• **DATA SHOWN**
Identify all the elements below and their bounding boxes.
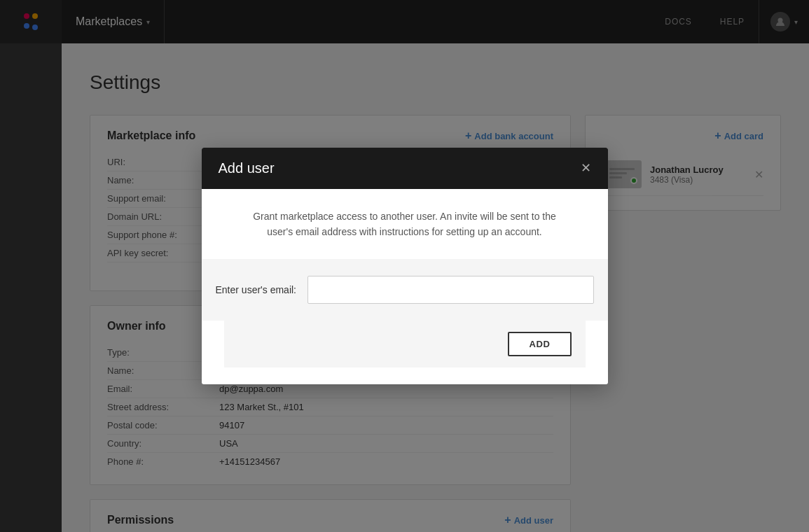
modal-desc-line2: user's email address with instructions f…: [267, 226, 542, 237]
modal-header: Add user ✕: [202, 148, 608, 189]
modal-description: Grant marketplace access to another user…: [224, 209, 586, 240]
modal-form-row: Enter user's email:: [202, 259, 608, 321]
modal-footer: ADD: [224, 321, 586, 368]
add-button[interactable]: ADD: [508, 332, 571, 356]
email-input[interactable]: [307, 276, 594, 304]
email-form-label: Enter user's email:: [216, 284, 297, 295]
modal-desc-line1: Grant marketplace access to another user…: [253, 211, 556, 222]
modal-overlay[interactable]: Add user ✕ Grant marketplace access to a…: [0, 0, 809, 532]
modal-title: Add user: [219, 160, 275, 176]
add-user-modal: Add user ✕ Grant marketplace access to a…: [202, 148, 608, 385]
modal-close-button[interactable]: ✕: [581, 162, 591, 174]
modal-body: Grant marketplace access to another user…: [202, 189, 608, 385]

• **TRY IT**
Only an exact copy of the records, free of images, belongs in the answer.

• **ANSWER SECTION**
Identify all the elements below and their bounding boxes.
modal-desc-line2: user's email address with instructions f…: [267, 226, 542, 237]
modal-header: Add user ✕: [202, 148, 608, 189]
modal-description: Grant marketplace access to another user…: [224, 209, 586, 240]
modal-form-row: Enter user's email:: [202, 259, 608, 321]
modal-footer: ADD: [224, 321, 586, 368]
add-button[interactable]: ADD: [508, 332, 571, 356]
email-input[interactable]: [307, 276, 594, 304]
email-form-label: Enter user's email:: [216, 284, 297, 295]
modal-desc-line1: Grant marketplace access to another user…: [253, 211, 556, 222]
modal-overlay[interactable]: Add user ✕ Grant marketplace access to a…: [0, 0, 809, 532]
modal-title: Add user: [219, 160, 275, 176]
add-user-modal: Add user ✕ Grant marketplace access to a…: [202, 148, 608, 385]
modal-close-button[interactable]: ✕: [581, 162, 591, 174]
modal-body: Grant marketplace access to another user…: [202, 189, 608, 385]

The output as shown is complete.